[Extracted page text data]
= = = =

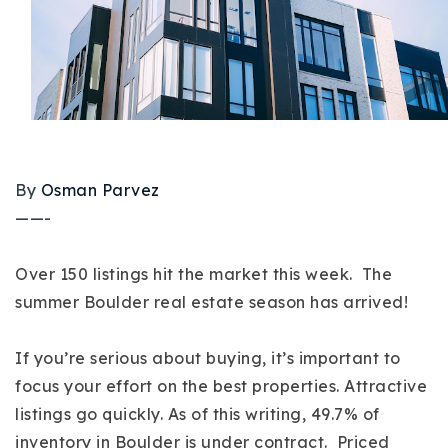
Buy With Us
Sell With Us
Our Listings
Recently Sold
Properties
By
Osman Parvez
Home Valuation
VIP Home Search
——-
Resources
Success Stories
Contact Us
Over 150 listings hit the market this week. The
Our Approach
summer Boulder real estate season has arrived!
If you’re serious about buying, it’s important to
focus your effort on the best properties. Attractive
listings go quickly. As of this writing, 49.7% of
inventory in Boulder is under contract. Priced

= = = =

-- Requirement --
Give the entries above again exactly, minus their pictures.

-- Exercise solution --
Buy With Us
Sell With Us
Our Listings
Recently Sold
Properties
By
Osman Parvez
Home Valuation
VIP Home Search
——-
Resources
Success Stories
Contact Us
Over 150 listings hit the market this week. The
Our Approach
summer Boulder real estate season has arrived!
If you’re serious about buying, it’s important to
focus your effort on the best properties. Attractive
listings go quickly. As of this writing, 49.7% of
inventory in Boulder is under contract. Priced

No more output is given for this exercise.